The 21-year-old amateur duToit made the field by leading the Order of Merit for the Canadian Tour. He has finished in the top-5 in 3 of his past 4 Canadian Tour events. He plays collegiately at Arizona State, and will be making his PGA Tour debut this week.
If one of these men can find a way to win, he will become a bigger name in Canada than Connor McDavid, Josh Donaldson, or Demar Derozan. Maybe all three put together.
Other Notables in the Field
Kuchar, the world’s #17 ranked golfer, is having another Matt Kuchar-like season. He rents out large storage units all over the country to house his vast collection of Top 10 finishes, but the shelf he keeps his major trophies on goes untouched, except for when Mrs. Kuchar needs to water the house plants that currently occupy the space. He has finished in the top 6 of five of his last seven tournaments.
The bright, young PGA Tour rookie declared pro after The Masters, and immediately posted a T4 in his first professional tournament. He also finished T15 at The US Open.
Finau, the long-hitting American (he ranks third on tour in driving distance) won his first tournament earlier this year in Puerto Rico. He is coming off a respectable T18 at The Open Championship. Between that and his T10 at last year’s PGA Championship, Finau is showing an affinity for big events.
A surprise addition to the field, the 21-year-old Englishman posted T7s at both The WGC-HSBC Champions and The Masters. Fitzpatrick plays primarily on the European Tour, where he won the Nordea Masters back in May. Americans interested in scouting players who will likely be on a lot of European Ryder Cup teams should watch Fitzpatrick especially close.

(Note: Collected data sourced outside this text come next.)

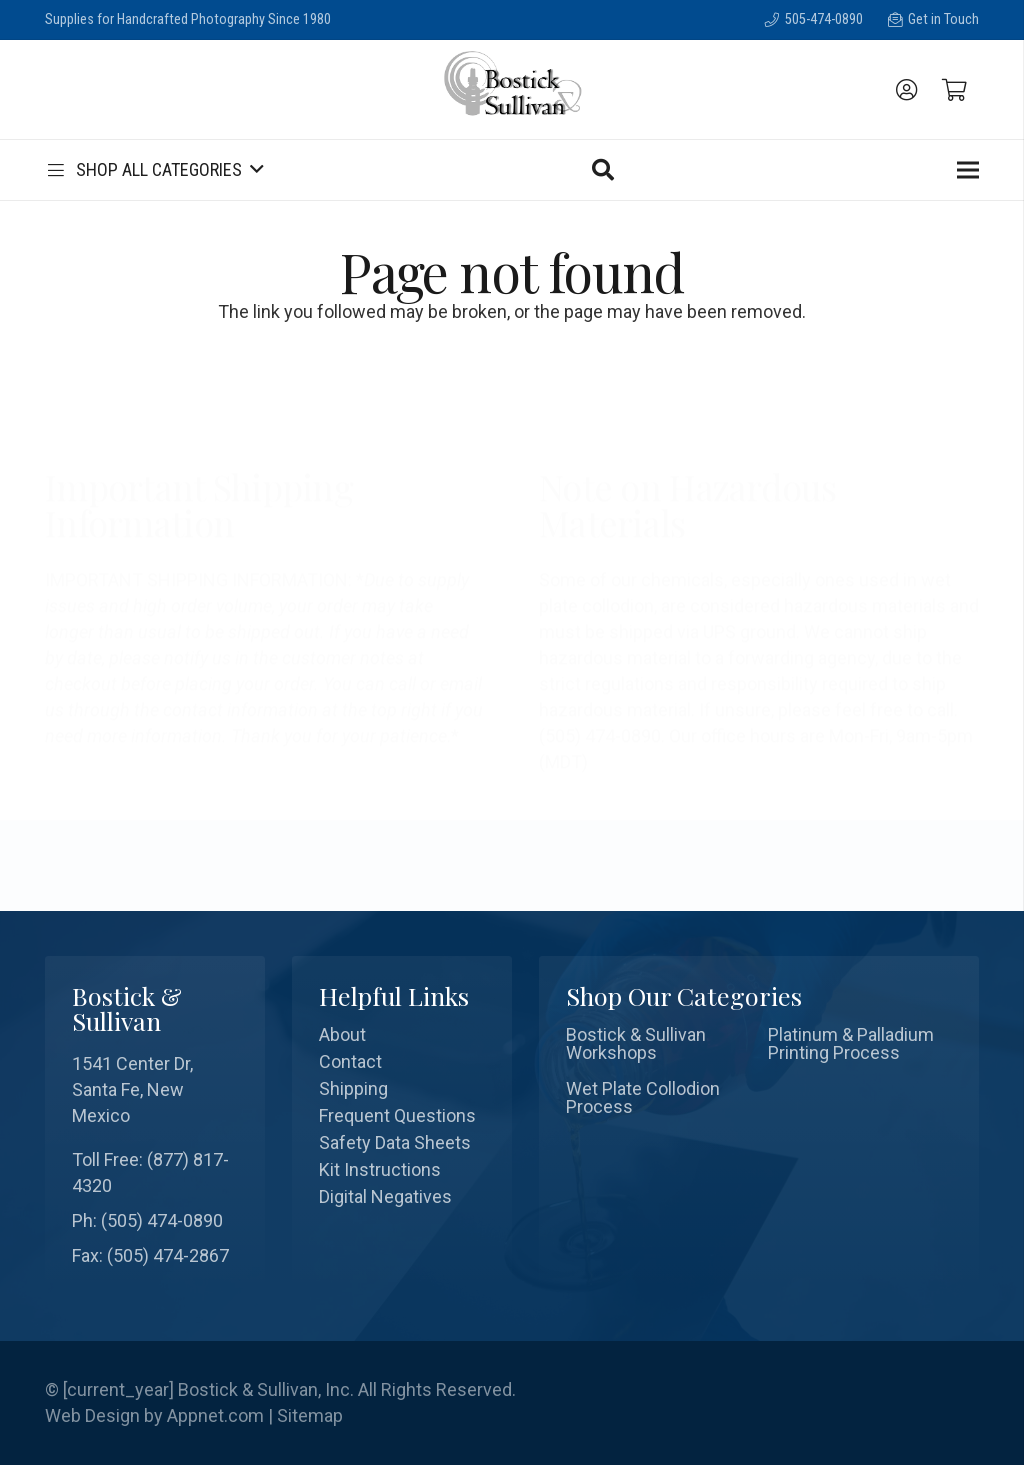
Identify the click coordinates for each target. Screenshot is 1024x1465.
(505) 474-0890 (162, 1220)
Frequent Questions (397, 1115)
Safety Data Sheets (395, 1142)
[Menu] (968, 170)
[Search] (603, 170)
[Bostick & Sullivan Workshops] (658, 1044)
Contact (350, 1061)
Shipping (353, 1088)
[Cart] (955, 90)
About (342, 1034)
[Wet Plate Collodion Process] (658, 1098)
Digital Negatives (385, 1196)
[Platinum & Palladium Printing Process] (860, 1044)
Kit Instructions (380, 1169)
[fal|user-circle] (911, 90)
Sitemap (310, 1415)
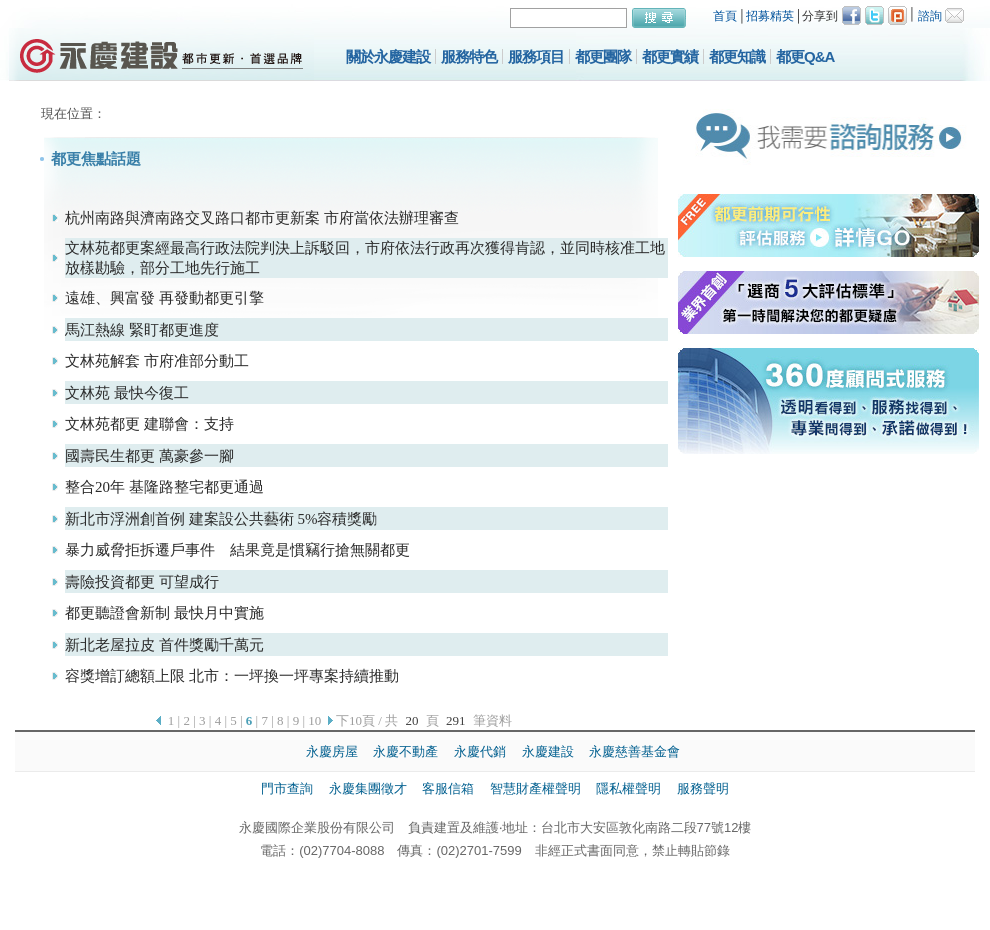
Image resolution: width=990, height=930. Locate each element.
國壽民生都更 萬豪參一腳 (149, 456)
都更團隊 (603, 56)
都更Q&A (805, 56)
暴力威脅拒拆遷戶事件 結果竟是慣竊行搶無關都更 (237, 550)
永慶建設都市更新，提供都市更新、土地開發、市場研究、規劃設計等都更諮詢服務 (161, 54)
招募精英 (770, 16)
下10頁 (355, 720)
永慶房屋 (332, 751)
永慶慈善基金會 (634, 751)
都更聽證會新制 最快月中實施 (164, 613)
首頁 (725, 16)
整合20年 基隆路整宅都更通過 (164, 487)
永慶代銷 (480, 751)
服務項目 (536, 56)
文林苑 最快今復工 (127, 393)
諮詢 (930, 16)
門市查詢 (287, 788)
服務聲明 (703, 788)
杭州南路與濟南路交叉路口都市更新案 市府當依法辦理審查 (262, 218)
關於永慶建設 (388, 56)
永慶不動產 (405, 751)
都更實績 (670, 56)
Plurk (897, 15)
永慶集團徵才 (368, 788)
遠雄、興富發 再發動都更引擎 (164, 298)
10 (314, 720)
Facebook (851, 15)
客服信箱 (448, 788)
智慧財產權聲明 (535, 788)
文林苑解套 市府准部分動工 (157, 361)
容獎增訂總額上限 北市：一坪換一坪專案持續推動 (232, 676)
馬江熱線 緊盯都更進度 (142, 330)
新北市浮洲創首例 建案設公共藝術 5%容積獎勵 (221, 519)
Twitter (874, 15)
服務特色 (469, 56)
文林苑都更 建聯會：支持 (149, 424)
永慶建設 (548, 751)
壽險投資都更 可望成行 (142, 582)
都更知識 (737, 56)
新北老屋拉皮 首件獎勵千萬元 (164, 645)
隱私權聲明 (628, 788)
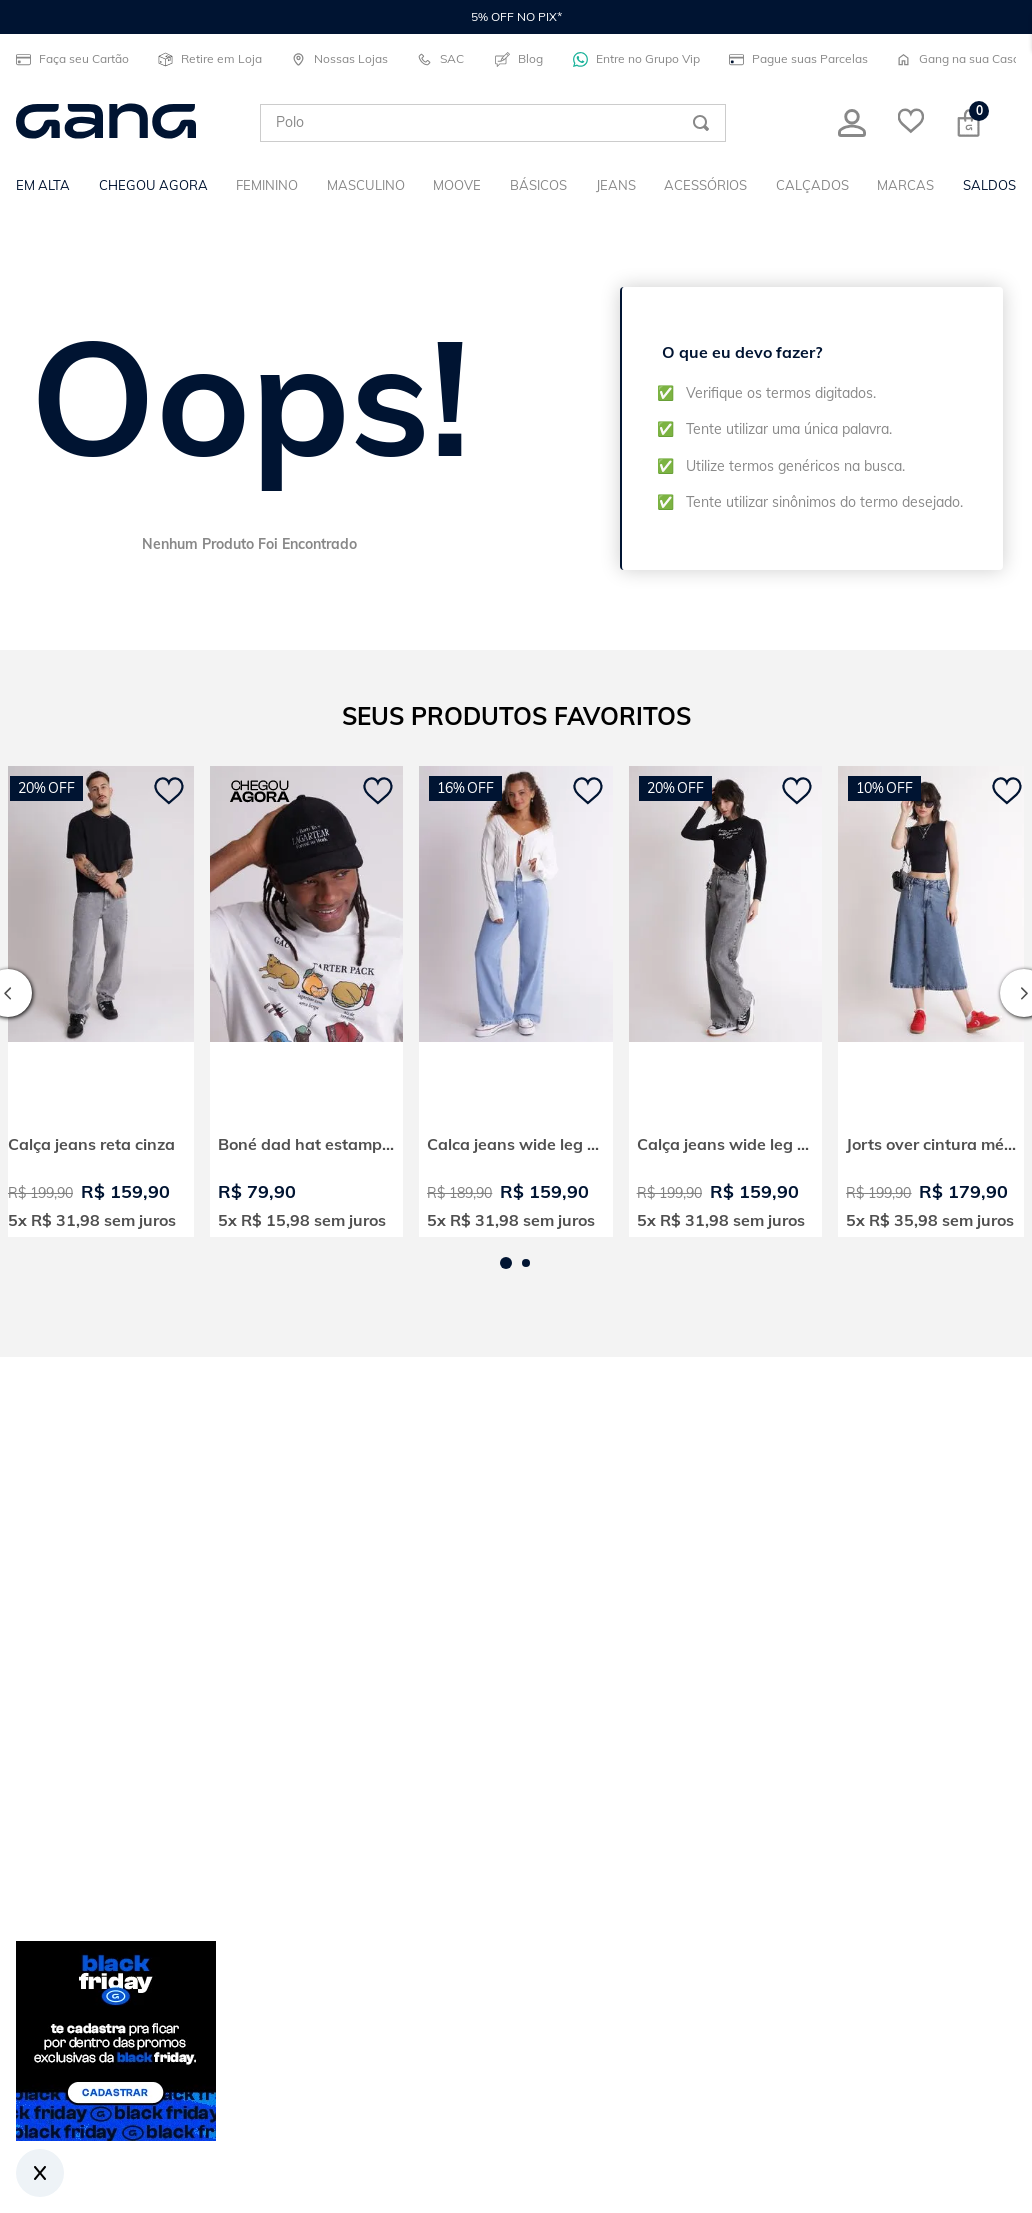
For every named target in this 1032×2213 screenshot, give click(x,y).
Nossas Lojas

The 46-year old South African Hall of Famer has missed five of his past six cuts, but the one he did make was a solo-fifth at the Quicken Loans National. With his experience, the Big Easy can never be ruled out. He missed the cut at this tournament last year, but posted a T12 in 2014.
Furyk has missed most of the season to recover from wrist surgery. Since his return, his only significant result was a T2 at The U.S. Open. He needs a few good finishes to ensure a spot in the FedEx Cup playoffs, which he won in 2010. His recent form at the Canadian Open has been tremendous. He has finished 5, 2, T9 the past three years.